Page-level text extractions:
-.-.-

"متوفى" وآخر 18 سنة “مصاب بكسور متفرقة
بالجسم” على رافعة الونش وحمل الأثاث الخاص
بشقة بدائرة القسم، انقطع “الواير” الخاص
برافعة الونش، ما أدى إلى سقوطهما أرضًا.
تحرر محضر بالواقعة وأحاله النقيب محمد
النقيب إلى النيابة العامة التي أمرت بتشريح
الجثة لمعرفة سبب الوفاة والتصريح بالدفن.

-.-.-

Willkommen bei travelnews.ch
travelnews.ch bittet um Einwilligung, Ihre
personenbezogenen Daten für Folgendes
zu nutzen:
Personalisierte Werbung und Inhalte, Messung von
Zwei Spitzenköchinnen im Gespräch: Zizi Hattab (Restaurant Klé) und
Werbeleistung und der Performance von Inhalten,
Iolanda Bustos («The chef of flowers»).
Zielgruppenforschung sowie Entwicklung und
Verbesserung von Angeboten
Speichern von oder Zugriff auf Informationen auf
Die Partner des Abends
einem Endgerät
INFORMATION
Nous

-.-.-

[INSTRUCTIONS FOR THE TASK]:
Find the string "الونش" in the entries above. Copy each line where it occurs.

[EXERCISE ANSWER]:
بالجسم” على رافعة الونش وحمل الأثاث الخاص
برافعة الونش، ما أدى إلى سقوطهما أرضًا.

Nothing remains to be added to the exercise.